Influence of internal heating and natural convection on airborne transmission of viral diseases

We conduct large eddy simulations in a canonical room of size 10x10x3.2m3 subject to mechanical ventilation to assess the impact of internal heating on droplet nuclei dispersal in indoor spaces. We conduct two simulations with a solitary heat source placed at the center of the room in the first, and 16 heat sources arranged in an equidistant non-staggered formation in the second. The heat sources mimic heat generation from an adult person. The simulations employ a statistical overloading approach where 10 million droplet nuclei are individually monitored for approximately one hour in real-time.
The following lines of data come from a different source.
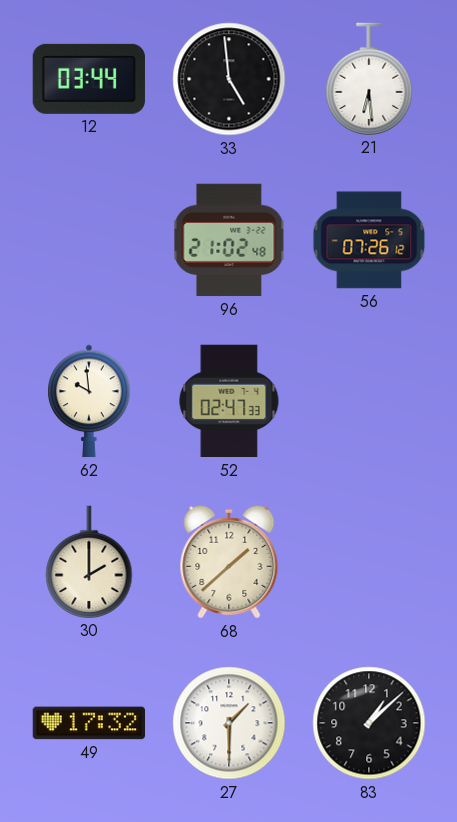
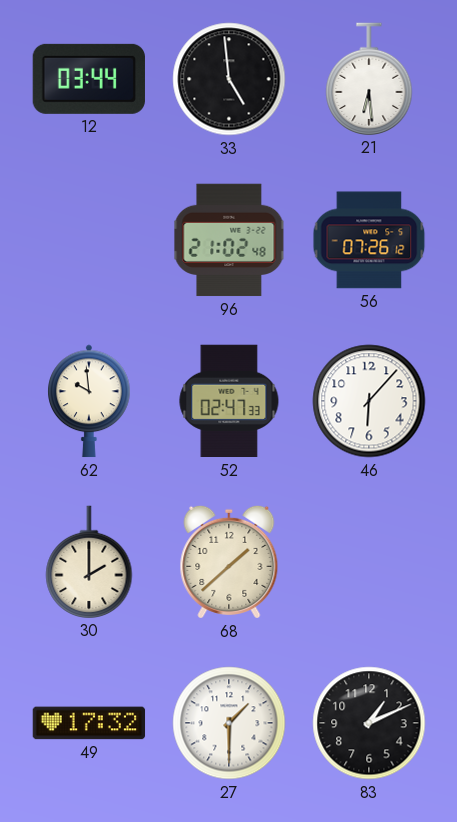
46: none -> 6:07
83: 1:08 -> 1:11
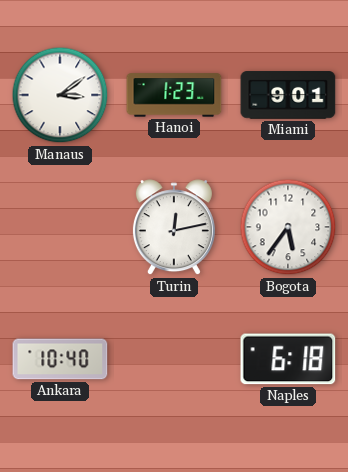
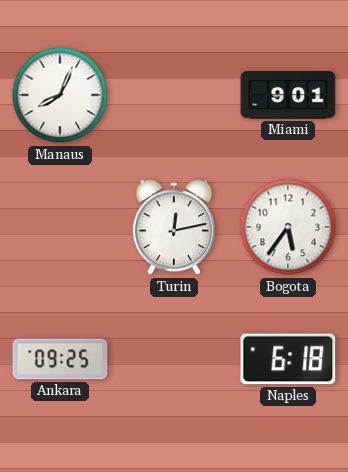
Manaus: 3:09 -> 8:04
Hanoi: 1:23 -> none
Ankara: 10:40 -> 09:25
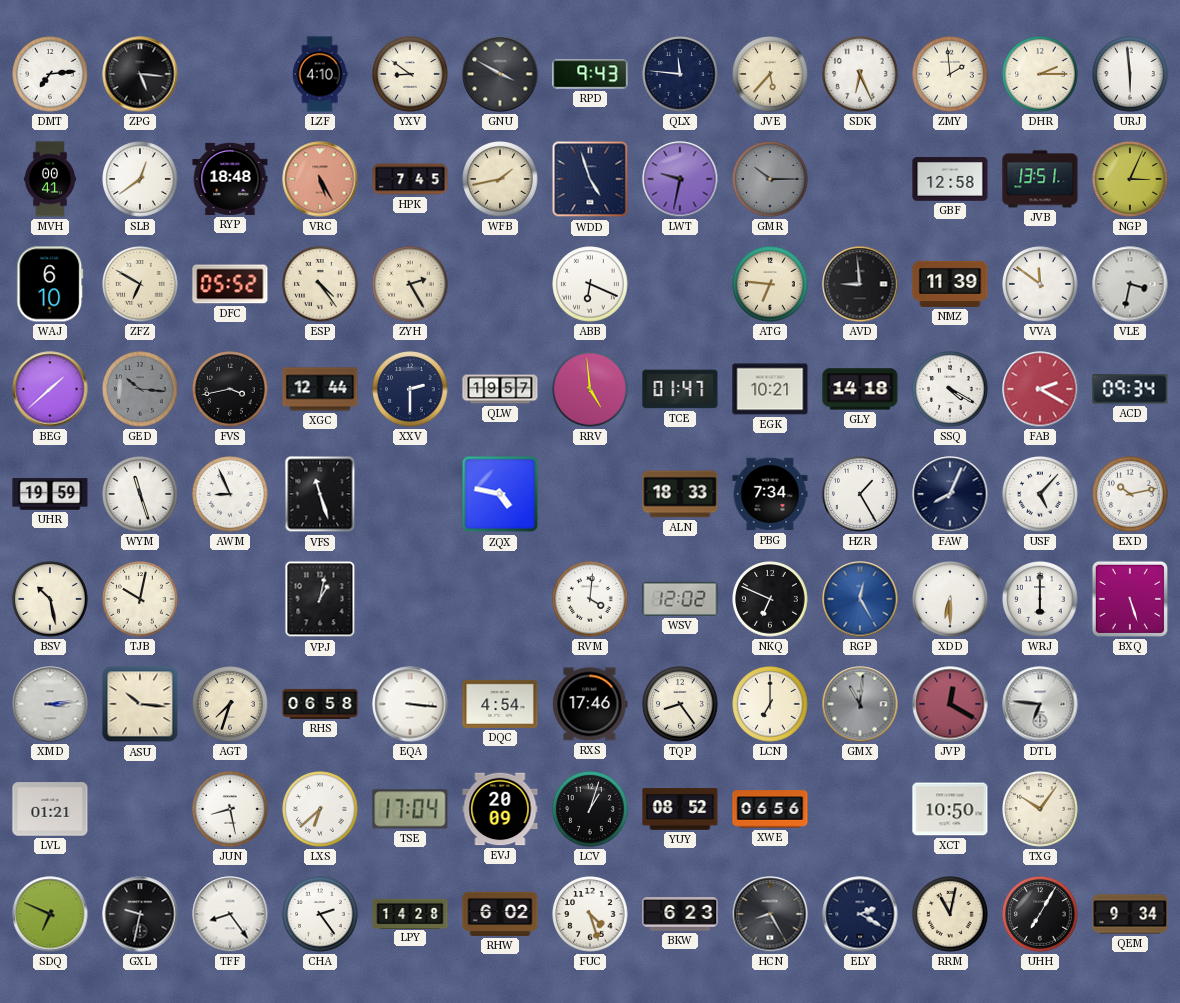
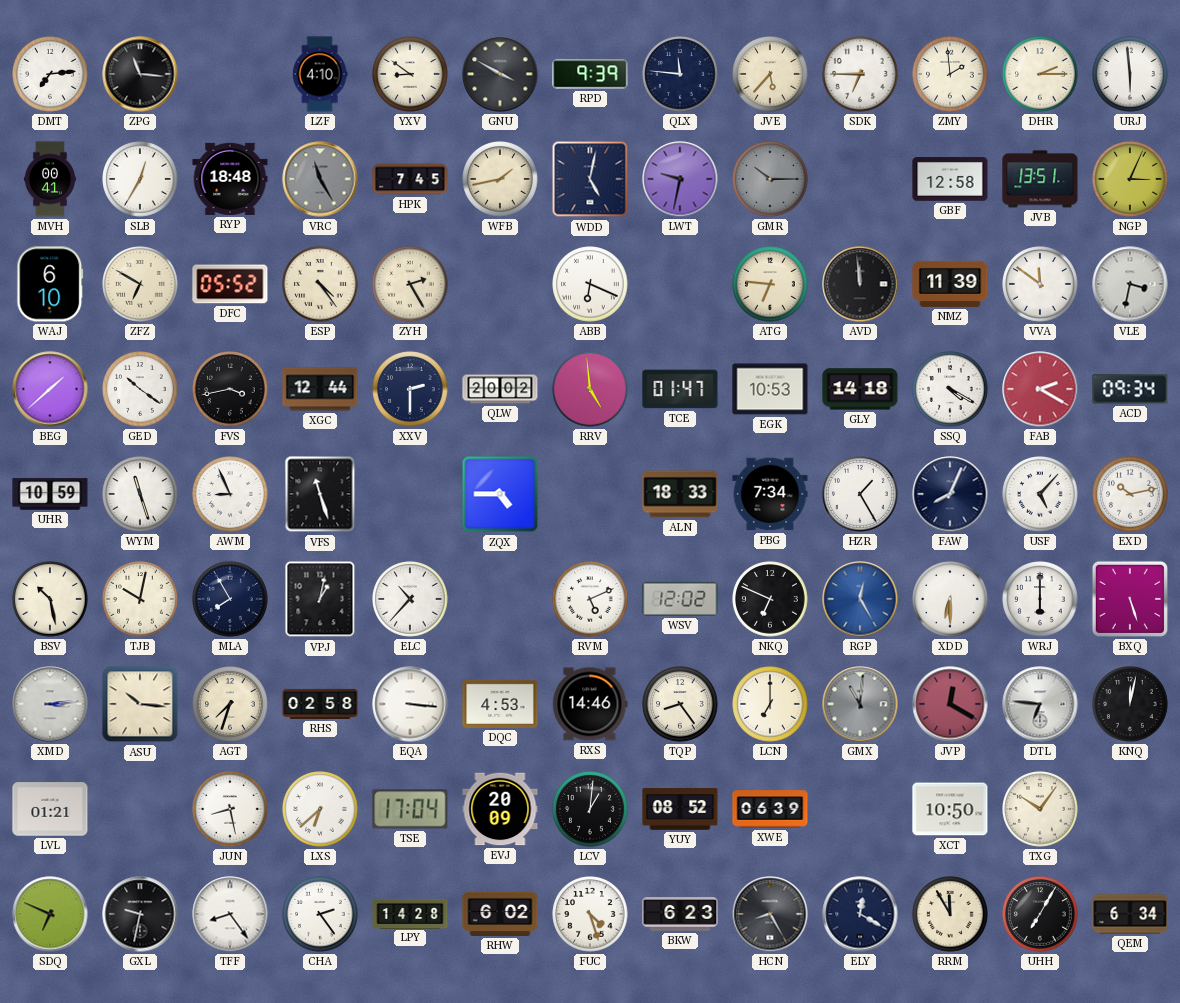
ZPG: 5:16 -> 11:16
RPD: 9:43 -> 9:39
SDK: 6:26 -> 6:45
SLB: 12:39 -> 12:35
VRC: 5:25 -> 11:25
VRC dial: salmon -> grey
WDD: 4:57 -> 5:02
AVD: 8:59 -> 11:59
GED: 10:16 -> 10:21
GED dial: grey -> white
QLW: 19:57 -> 20:02
EGK: 10:21 -> 10:53
UHR: 19:59 -> 10:59
ZQX: 4:47 -> 4:45
MLA: none -> 7:55
ELC: none -> 10:37
RVM: 4:01 -> 5:11
RHS: 06:58 -> 02:58
DQC: 4:54 -> 4:53
RXS: 17:46 -> 14:46
KNQ: none -> 12:02
LCV: 1:03 -> 1:01
XWE: 06:56 -> 06:39
ELY: 2:20 -> 12:20
RRM: 11:02 -> 11:55
QEM: 9:34 -> 6:34
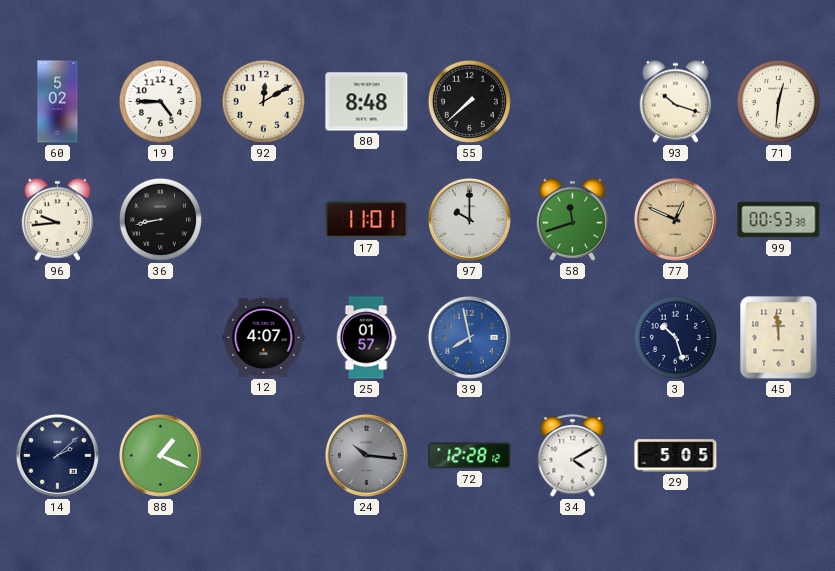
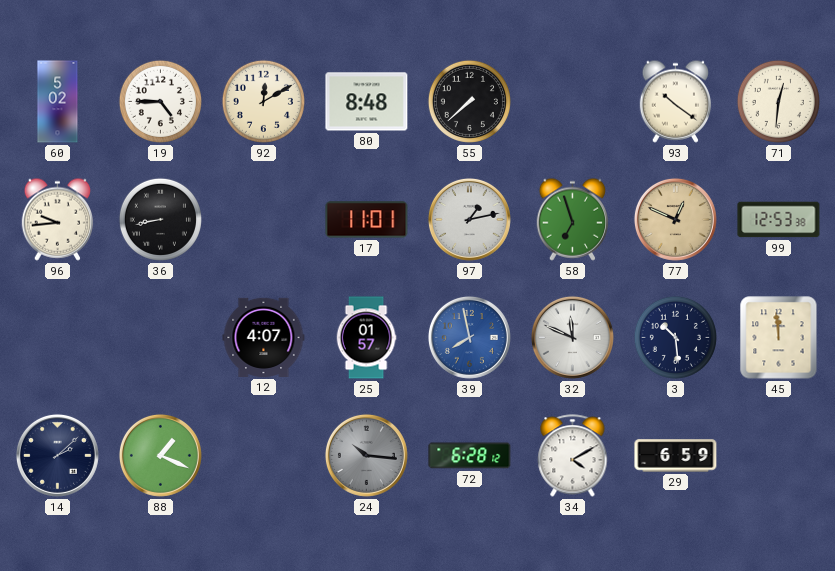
93: 10:18 -> 10:21
97: 10:00 -> 1:13
58: 11:42 -> 6:57
99: 00:53 -> 12:53
32: none -> 11:49
3: 10:27 -> 10:29
72: 12:28 -> 6:28
29: 5:05 -> 6:59
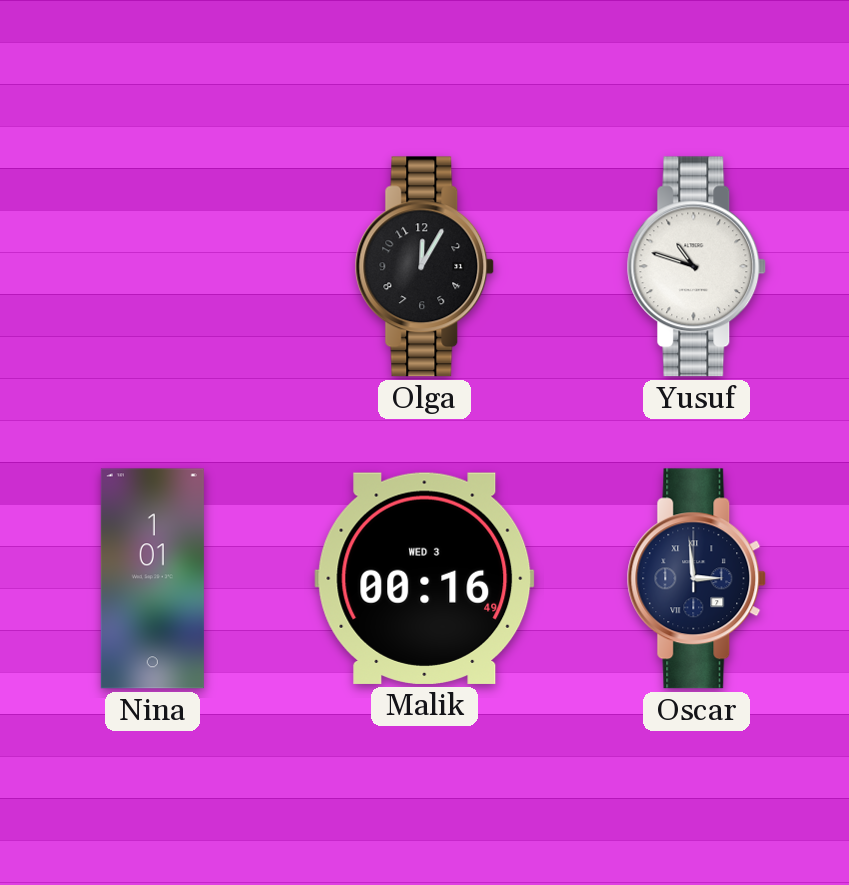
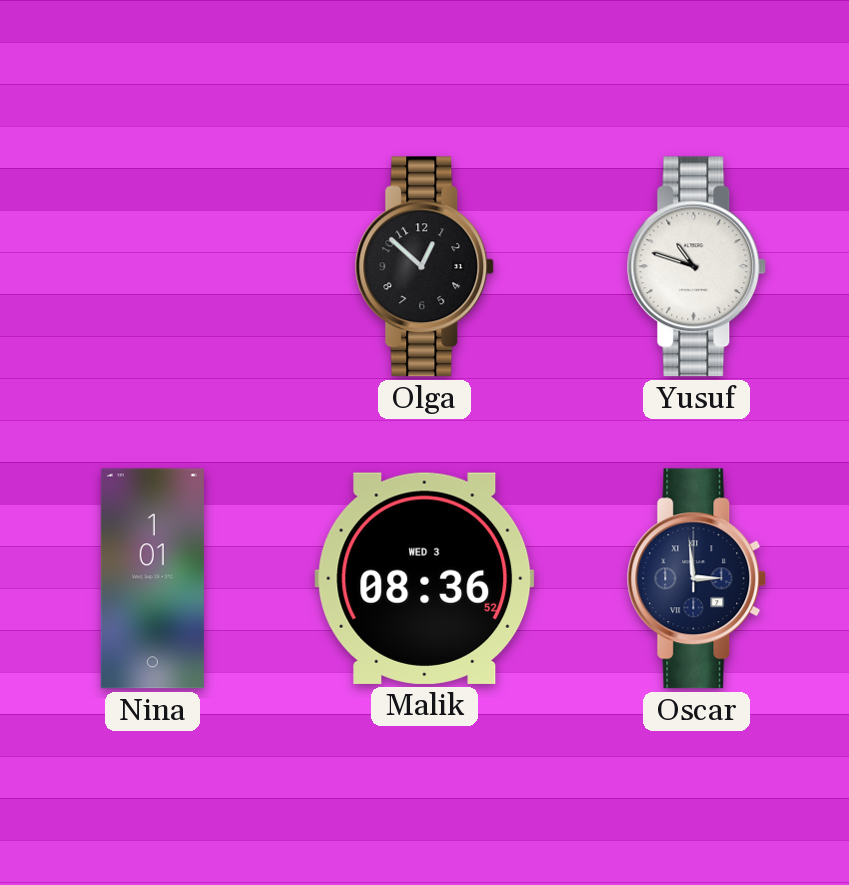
Olga: 12:05 -> 12:52
Malik: 00:16 -> 08:36
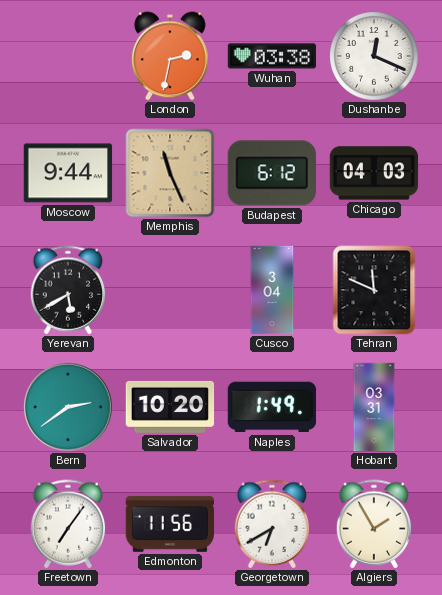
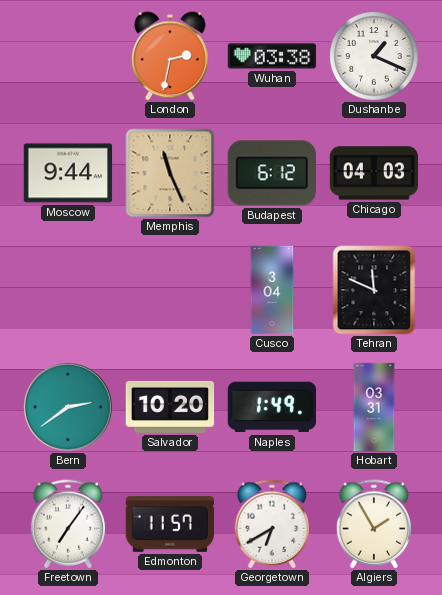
Dushanbe: 12:19 -> 1:19
Yerevan: 5:40 -> none
Edmonton: 11:56 -> 11:57
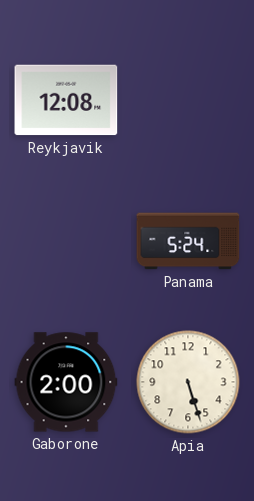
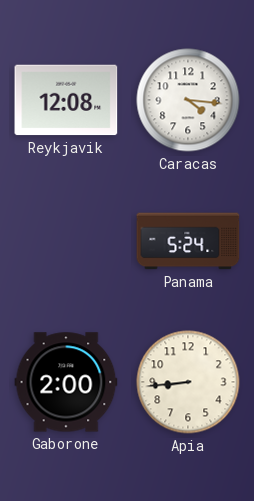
Caracas: none -> 4:16
Apia: 5:27 -> 8:44
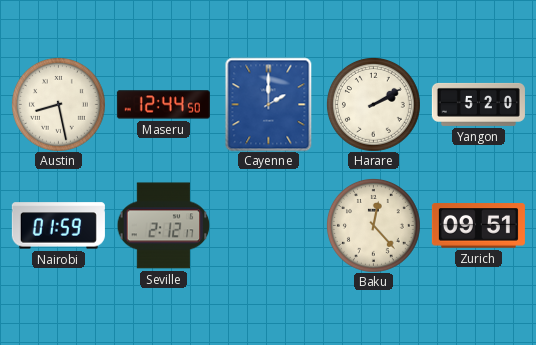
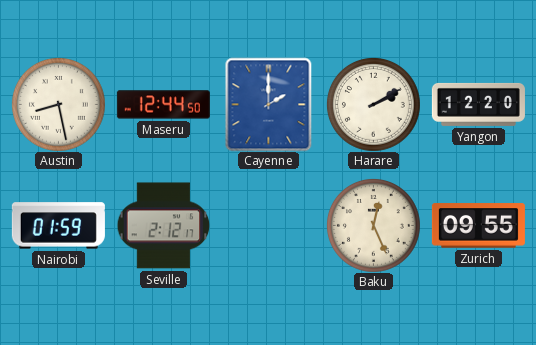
Yangon: 5:20 -> 12:20
Baku: 12:23 -> 12:26
Zurich: 09:51 -> 09:55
These results are then compared to previous simulations that share identical setup and procedures but do not account for any thermal load. We assess the effect of internal heat sources on multiple levels by averaging over all possible positions of the infected (source) and the susceptible (sink) occupants within the room. We find that, at the room-average level, the room concentration, which results from a balance of droplet nuclei production through expiratory events and removal through various mechanisms is unaffected by the presence of heat sources. On the other hand, the spatial and temporal dispersion of droplet nuclei, as observed from the standpoint of a known source or sink location, or when a combination of sources and sinks at fixed separation distances is considered, is significantly influenced by the presence of heat sources.